Frank forzó una sonrisa.
—Por favor, no culpe a Judy por lo que ha pasado. Yo soy el responsable de lo que ocurrió, y ella ya nos ha leído la cartilla. Lo siento mucho.
Bennie dio un manotazo en el aire, como restándole importancia, y se fue sin más.
—No tiene por qué disculparse —añadió cuando ya se iba—. Si han ganado la pelea.
—Hemos ganado —confirmó Frank, elevando la voz para que ella pudiera oírlo, y mientras se dirigía a grandes zancadas a su despacho, Bennie levantó el puño con el pulgar hacia arriba.

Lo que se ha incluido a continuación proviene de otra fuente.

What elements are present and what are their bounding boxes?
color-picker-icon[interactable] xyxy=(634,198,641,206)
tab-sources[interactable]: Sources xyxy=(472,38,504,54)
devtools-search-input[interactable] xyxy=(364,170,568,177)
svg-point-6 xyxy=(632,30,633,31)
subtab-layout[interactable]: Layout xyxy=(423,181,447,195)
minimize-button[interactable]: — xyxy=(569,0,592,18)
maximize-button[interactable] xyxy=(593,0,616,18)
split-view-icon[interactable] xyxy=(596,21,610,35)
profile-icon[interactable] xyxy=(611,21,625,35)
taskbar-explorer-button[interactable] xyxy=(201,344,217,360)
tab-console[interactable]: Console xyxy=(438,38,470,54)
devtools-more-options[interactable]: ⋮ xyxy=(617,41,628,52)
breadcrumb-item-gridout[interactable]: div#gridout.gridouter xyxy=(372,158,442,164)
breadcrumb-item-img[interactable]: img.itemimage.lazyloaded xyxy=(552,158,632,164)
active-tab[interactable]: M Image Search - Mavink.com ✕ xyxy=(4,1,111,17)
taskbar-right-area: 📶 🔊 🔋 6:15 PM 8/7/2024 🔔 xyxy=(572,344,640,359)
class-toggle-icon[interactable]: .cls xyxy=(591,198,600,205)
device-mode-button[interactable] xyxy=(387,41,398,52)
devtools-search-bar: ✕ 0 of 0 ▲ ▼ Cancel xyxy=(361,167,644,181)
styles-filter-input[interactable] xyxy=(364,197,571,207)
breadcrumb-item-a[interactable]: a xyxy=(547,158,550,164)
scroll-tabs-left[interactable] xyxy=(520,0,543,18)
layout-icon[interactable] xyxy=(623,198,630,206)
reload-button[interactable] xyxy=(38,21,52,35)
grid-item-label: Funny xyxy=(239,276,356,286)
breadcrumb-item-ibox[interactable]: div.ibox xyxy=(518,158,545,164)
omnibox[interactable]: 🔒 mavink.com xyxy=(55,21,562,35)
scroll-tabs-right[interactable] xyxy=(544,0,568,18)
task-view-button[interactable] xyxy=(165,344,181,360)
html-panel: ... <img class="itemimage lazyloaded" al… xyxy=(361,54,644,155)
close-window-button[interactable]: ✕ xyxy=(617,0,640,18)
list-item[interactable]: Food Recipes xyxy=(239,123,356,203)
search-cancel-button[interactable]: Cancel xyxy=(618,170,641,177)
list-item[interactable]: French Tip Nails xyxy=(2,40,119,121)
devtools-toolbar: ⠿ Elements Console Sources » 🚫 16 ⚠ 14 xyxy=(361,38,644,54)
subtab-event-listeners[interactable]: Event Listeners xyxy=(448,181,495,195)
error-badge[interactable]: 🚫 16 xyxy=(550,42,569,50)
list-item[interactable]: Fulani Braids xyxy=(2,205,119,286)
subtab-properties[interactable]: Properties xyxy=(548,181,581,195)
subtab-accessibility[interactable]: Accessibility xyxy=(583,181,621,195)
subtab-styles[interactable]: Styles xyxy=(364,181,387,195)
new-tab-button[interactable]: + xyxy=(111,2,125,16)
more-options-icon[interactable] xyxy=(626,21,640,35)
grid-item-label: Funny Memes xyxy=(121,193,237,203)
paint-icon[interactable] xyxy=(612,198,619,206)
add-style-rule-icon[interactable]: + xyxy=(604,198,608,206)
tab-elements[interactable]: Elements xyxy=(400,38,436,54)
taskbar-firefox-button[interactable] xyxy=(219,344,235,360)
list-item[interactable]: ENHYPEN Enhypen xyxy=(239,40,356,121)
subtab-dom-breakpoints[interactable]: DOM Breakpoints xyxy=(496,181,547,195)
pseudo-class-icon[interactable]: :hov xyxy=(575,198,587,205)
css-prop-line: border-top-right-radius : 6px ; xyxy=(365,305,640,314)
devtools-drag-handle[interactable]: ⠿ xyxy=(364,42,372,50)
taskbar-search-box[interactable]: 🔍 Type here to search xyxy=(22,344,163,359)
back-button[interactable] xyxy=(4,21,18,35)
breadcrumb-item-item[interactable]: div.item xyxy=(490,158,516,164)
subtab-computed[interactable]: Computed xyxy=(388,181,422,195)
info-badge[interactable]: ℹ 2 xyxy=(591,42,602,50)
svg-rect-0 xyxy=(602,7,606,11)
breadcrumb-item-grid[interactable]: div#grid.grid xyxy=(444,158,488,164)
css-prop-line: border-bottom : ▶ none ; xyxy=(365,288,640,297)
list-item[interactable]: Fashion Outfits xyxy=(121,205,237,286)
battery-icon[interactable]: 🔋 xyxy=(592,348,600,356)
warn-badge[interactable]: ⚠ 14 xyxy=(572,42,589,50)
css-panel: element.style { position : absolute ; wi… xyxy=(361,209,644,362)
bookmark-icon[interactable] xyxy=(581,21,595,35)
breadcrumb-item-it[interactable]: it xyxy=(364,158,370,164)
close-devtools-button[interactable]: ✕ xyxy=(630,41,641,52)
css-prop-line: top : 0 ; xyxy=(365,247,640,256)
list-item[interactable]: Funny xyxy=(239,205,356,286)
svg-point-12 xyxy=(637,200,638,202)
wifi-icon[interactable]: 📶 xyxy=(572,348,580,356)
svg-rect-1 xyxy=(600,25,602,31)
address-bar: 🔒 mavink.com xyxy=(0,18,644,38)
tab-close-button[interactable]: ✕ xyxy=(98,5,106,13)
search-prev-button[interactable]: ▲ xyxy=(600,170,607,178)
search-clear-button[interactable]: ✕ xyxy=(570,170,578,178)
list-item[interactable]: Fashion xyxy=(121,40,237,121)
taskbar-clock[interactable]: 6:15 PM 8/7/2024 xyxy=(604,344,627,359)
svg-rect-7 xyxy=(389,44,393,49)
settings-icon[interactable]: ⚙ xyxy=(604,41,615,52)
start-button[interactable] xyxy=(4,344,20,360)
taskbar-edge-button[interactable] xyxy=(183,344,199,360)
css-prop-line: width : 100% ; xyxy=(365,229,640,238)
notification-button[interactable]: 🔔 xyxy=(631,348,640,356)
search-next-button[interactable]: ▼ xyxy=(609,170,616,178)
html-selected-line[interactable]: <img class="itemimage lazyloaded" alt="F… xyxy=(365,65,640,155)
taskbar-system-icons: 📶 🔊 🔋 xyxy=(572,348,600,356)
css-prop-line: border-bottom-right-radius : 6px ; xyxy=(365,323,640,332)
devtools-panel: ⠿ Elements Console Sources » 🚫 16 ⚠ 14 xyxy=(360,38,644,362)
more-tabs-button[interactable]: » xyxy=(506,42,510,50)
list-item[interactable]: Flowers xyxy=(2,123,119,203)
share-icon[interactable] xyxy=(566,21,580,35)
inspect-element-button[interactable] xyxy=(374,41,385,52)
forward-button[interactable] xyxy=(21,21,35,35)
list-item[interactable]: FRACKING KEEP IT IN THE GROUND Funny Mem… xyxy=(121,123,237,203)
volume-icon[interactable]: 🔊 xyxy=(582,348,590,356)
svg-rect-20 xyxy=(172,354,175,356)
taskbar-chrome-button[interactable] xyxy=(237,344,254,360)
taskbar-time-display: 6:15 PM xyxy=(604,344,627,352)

El breve encuentro dejó atónitos a los ciudadanos de la tercera edad allí reunidos y a la propia Judy, hasta que cayó en la cuenta de que tenía que ponerse manos a la obra. De camino a la salida, cogió los mensajes de teléfono que la recepcionista tenía para ella y mientras se dirigía al ascensor hojeó las finas cuartillas de color rosado. Había tres mensajes del abogado de la acusación, uno del fiscal general de Huartzer y otro de Mary. De momento, haría caso omiso de todos menos del fiscal general y del de Mary. Tampoco comprobaría si había mensajes en el correo electrónico ni el buzón de voz.
Lo primero era lo primero, y tenía un italiano al que defender.